Le sujet dépasse largement le cadre strict d’une investigation purement historique. Investigation au sens le plus objectif et universel du terme qui touche l’homme, qui le touche dans sa dimension subjective intime. Ce sujet concerne à la fois l’avenir de l’humanité et en même temps réclame une prise en compte de tous ses aspects réels. 

Dans le cadre de l’histoire de l’humanité, ce sujet est comparable à des métaux rares dont les gisements sont recherchés et les mines d’exploitation convoitées. Traiter une telle question c’est toucher à la notion du peuple élu par le biais de sa destinée purement historique. 

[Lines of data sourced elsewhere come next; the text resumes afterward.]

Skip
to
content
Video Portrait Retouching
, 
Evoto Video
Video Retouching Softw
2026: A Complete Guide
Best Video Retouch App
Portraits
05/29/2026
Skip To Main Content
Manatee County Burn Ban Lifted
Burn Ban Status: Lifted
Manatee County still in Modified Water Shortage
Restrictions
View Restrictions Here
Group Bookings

C’est aussi toucher à la nature même de la révélation divine avec son message d’amour en confrontation directe avec l’injustice, la souffrance et la mort. Par surcroît une confrontation menée, comme lors de la seconde guerre mondiale, de façon aussi infâme.

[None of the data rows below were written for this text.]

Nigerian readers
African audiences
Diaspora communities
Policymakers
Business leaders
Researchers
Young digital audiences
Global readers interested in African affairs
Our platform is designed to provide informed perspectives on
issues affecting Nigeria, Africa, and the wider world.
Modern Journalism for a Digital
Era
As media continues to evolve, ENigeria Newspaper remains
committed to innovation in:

C’est en effet sur le terrain de l’histoire humaine si douloureuse parfois, souvent, que de telles explorations s’opèrent. Elles concernent la rareté unique d’un peuple décidément pas comme les autres, ce qui, à cet égard requiert une attestation particulière. Ces explorations sont nécessaires pour comprendre et prévenir.

Cependant, prendre part à de telles explorations c’est courir le risque d’être compris de travers. C’est risquer d’être mal interprété. Encore une fois, comme souvent. Et au lieu de clarifier, participer à l’embrouille général. En espérant y échapper, je me lance en toute simplicité.

Deux raisons me poussent à traiter ce sujet, hyper exploré et pas moins hyper exploité. Est-ce qu’il y a encore dans ce domaine des nouveautés à découvrir? Oui et ceci doublement, par deux biais. Par les faits bruts et par la résonance que cela éveille dans l’histoire humaine qui se déroule devant nos yeux, qui nous imprègne et nous conditionne.

La première raison est la publication d’un article* dans une revue italienne. La seconde est la situation actuelle, de nouveau si conflictuelle entre l’État d’Israël et les diverses factions de l’autorité palestinienne. Si je choisis de développer le premier point au détriment du second c’est pour une question de méthode. 

Je tiens à prendre en compte seulement le contenu de l’article qui jette une lumière nouvelle sur la situation réelle, bien historique. L’article qui éclaire sur la manière dont les populations d’un pays particulier ont réagi aux lois antijuives durant la seconde guerre mondiale. 

Pour ce qui est du contexte actuel, je le mentionne uniquement pour donner du relief réel dans les débats actuels sur l’avenir de l’humanité. Mais je ne pense pas ni nécessaire ni même à propos de le développer, tout au moins dans les cadres de ces podcasts.

Pour les faits visés, il s’agit du rapport à l’extermination massive des juifs en Europe durant la seconde guerre mondiale, en particulier en France. Sur 80 évêques français de l’époque, 57 d’entre eux aidèrent les juifs à échapper au désastre. C’est ce qui résulte d’une étude réalisée par une historienne franco-israélienne, Limore Yagil, chercheur enseignant à la Sorbonne. 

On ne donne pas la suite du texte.